Reproduce the data below line by line, from its first line to the line with "непосредственно в развертывании", both included, and nothing past that point.
------------------------------------------------------------
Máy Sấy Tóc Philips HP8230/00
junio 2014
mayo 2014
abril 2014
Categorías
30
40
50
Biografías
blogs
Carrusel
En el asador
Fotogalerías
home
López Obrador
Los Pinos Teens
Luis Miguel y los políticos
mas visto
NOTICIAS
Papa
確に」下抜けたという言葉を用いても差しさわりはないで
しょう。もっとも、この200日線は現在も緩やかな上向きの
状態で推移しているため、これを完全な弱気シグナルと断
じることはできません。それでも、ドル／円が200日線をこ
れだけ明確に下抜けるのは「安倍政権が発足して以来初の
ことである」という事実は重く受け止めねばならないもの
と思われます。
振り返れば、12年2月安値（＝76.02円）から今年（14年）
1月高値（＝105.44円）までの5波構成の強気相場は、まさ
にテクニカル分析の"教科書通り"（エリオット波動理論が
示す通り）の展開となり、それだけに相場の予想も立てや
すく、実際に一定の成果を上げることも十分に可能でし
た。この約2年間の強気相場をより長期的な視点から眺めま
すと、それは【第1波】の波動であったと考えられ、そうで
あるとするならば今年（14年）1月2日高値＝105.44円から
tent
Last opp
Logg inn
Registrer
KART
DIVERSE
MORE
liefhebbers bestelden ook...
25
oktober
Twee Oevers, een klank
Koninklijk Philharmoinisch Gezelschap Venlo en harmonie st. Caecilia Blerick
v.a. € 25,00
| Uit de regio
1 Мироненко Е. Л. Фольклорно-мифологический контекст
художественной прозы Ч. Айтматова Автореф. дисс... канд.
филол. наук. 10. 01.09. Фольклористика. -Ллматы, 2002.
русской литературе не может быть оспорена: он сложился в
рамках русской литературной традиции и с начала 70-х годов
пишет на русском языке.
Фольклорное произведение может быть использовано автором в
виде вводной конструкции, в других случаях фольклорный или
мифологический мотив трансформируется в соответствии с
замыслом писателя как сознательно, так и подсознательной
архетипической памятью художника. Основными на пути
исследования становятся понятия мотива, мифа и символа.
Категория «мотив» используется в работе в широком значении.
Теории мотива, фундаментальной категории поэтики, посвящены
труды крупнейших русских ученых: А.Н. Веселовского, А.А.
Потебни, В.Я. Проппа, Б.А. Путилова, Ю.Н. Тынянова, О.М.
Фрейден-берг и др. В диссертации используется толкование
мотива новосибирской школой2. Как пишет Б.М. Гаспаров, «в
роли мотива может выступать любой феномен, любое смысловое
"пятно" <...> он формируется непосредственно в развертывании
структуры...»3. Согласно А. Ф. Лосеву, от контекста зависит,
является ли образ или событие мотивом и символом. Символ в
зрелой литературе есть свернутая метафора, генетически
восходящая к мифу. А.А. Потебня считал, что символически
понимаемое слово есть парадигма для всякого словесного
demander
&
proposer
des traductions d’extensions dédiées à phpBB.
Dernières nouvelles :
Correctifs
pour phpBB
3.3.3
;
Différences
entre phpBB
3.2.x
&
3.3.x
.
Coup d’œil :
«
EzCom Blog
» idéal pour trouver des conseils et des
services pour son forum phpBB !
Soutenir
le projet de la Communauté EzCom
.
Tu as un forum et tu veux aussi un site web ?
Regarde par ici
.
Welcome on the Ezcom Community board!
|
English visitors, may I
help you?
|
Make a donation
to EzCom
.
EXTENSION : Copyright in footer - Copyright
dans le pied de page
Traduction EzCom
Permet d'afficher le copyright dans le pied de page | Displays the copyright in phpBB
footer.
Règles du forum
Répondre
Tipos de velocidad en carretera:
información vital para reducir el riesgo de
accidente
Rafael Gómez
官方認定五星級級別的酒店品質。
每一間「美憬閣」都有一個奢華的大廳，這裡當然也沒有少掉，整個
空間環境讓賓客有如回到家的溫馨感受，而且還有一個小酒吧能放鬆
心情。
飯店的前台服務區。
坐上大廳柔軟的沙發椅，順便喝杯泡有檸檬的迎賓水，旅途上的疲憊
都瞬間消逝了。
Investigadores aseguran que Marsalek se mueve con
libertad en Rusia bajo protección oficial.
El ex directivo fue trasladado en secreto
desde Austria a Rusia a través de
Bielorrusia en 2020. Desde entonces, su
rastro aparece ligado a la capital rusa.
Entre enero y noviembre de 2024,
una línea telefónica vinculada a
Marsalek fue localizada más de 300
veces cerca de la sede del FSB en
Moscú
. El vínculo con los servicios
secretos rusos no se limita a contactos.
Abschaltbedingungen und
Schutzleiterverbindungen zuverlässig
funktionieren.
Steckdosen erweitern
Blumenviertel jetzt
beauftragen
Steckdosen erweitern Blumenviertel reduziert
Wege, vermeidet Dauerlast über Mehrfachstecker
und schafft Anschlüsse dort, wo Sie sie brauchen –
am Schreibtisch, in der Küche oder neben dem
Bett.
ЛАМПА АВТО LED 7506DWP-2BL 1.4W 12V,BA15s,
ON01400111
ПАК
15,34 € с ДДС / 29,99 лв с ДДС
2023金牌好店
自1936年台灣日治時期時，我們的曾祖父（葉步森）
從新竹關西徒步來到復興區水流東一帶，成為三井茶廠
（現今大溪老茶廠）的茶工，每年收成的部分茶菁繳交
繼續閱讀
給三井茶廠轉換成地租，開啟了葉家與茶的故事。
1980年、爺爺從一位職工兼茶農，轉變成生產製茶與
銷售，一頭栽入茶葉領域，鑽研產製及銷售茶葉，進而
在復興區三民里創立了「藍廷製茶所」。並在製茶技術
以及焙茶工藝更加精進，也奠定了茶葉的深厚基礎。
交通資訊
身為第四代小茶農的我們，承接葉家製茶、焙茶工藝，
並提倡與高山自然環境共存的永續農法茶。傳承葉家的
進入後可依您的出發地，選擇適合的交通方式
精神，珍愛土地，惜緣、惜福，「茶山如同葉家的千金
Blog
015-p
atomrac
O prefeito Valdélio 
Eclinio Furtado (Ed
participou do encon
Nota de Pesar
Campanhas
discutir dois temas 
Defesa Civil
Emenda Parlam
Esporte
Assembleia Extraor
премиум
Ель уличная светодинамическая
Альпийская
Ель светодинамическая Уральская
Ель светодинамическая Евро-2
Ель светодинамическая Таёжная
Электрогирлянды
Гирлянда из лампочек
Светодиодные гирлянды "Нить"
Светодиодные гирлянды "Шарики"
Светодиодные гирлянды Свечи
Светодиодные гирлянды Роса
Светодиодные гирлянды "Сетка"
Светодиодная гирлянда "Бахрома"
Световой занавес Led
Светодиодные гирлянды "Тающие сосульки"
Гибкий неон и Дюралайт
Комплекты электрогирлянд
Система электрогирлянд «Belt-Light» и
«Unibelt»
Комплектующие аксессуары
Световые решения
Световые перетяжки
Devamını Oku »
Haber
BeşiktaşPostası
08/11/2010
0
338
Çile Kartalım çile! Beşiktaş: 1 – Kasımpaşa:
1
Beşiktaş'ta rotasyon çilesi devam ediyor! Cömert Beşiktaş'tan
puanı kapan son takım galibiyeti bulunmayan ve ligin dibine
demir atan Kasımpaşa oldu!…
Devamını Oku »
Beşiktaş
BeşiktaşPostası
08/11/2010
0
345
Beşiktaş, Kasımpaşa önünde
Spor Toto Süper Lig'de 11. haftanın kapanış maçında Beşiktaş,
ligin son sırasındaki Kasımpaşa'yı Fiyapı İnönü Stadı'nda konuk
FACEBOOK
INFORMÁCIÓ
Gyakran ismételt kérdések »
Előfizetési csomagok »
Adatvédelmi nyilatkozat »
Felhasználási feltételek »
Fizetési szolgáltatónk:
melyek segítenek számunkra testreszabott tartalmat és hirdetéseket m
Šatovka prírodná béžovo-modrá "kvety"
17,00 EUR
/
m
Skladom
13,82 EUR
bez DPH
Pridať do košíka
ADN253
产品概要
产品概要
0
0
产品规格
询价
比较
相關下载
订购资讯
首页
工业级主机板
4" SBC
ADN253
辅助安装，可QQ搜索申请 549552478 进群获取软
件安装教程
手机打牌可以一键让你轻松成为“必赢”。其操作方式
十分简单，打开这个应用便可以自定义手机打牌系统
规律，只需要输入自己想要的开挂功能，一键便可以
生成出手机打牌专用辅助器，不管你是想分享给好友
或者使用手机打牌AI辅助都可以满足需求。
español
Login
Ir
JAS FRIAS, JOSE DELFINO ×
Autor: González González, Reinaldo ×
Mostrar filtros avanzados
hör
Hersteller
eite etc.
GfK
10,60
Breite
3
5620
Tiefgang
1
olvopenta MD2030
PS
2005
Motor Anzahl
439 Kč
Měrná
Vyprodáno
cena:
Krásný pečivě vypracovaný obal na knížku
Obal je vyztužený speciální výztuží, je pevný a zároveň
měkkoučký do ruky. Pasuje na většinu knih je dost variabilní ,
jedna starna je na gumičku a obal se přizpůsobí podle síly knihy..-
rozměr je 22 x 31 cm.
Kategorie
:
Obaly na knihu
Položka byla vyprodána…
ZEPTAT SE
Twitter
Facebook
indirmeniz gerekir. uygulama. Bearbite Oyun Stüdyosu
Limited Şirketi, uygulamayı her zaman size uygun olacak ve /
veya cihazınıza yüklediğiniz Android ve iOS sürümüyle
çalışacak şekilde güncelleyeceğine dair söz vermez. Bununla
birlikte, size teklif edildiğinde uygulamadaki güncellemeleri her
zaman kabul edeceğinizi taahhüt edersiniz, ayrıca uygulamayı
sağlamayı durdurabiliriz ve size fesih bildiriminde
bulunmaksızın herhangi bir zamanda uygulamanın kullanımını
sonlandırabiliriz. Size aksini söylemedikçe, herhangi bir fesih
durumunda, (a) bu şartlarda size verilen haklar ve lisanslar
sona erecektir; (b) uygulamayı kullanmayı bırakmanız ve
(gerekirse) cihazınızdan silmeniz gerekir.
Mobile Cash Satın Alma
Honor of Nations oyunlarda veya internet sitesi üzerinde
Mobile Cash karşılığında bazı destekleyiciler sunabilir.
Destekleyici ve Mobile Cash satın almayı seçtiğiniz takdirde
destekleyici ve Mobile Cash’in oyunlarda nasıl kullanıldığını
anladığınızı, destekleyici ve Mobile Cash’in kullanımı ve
------------------------------------------------------------
[ANSWER TO THE PROBLEM]
Máy Sấy Tóc Philips HP8230/00
junio 2014
mayo 2014
abril 2014
Categorías
30
40
50
Biografías
blogs
Carrusel
En el asador
Fotogalerías
home
López Obrador
Los Pinos Teens
Luis Miguel y los políticos
mas visto
NOTICIAS
Papa
確に」下抜けたという言葉を用いても差しさわりはないで
しょう。もっとも、この200日線は現在も緩やかな上向きの
状態で推移しているため、これを完全な弱気シグナルと断
じることはできません。それでも、ドル／円が200日線をこ
れだけ明確に下抜けるのは「安倍政権が発足して以来初の
ことである」という事実は重く受け止めねばならないもの
と思われます。
振り返れば、12年2月安値（＝76.02円）から今年（14年）
1月高値（＝105.44円）までの5波構成の強気相場は、まさ
にテクニカル分析の"教科書通り"（エリオット波動理論が
示す通り）の展開となり、それだけに相場の予想も立てや
すく、実際に一定の成果を上げることも十分に可能でし
た。この約2年間の強気相場をより長期的な視点から眺めま
すと、それは【第1波】の波動であったと考えられ、そうで
あるとするならば今年（14年）1月2日高値＝105.44円から
tent
Last opp
Logg inn
Registrer
KART
DIVERSE
MORE
liefhebbers bestelden ook...
25
oktober
Twee Oevers, een klank
Koninklijk Philharmoinisch Gezelschap Venlo en harmonie st. Caecilia Blerick
v.a. € 25,00
| Uit de regio
1 Мироненко Е. Л. Фольклорно-мифологический контекст
художественной прозы Ч. Айтматова Автореф. дисс... канд.
филол. наук. 10. 01.09. Фольклористика. -Ллматы, 2002.
русской литературе не может быть оспорена: он сложился в
рамках русской литературной традиции и с начала 70-х годов
пишет на русском языке.
Фольклорное произведение может быть использовано автором в
виде вводной конструкции, в других случаях фольклорный или
мифологический мотив трансформируется в соответствии с
замыслом писателя как сознательно, так и подсознательной
архетипической памятью художника. Основными на пути
исследования становятся понятия мотива, мифа и символа.
Категория «мотив» используется в работе в широком значении.
Теории мотива, фундаментальной категории поэтики, посвящены
труды крупнейших русских ученых: А.Н. Веселовского, А.А.
Потебни, В.Я. Проппа, Б.А. Путилова, Ю.Н. Тынянова, О.М.
Фрейден-берг и др. В диссертации используется толкование
мотива новосибирской школой2. Как пишет Б.М. Гаспаров, «в
роли мотива может выступать любой феномен, любое смысловое
"пятно" <...> он формируется непосредственно в развертывании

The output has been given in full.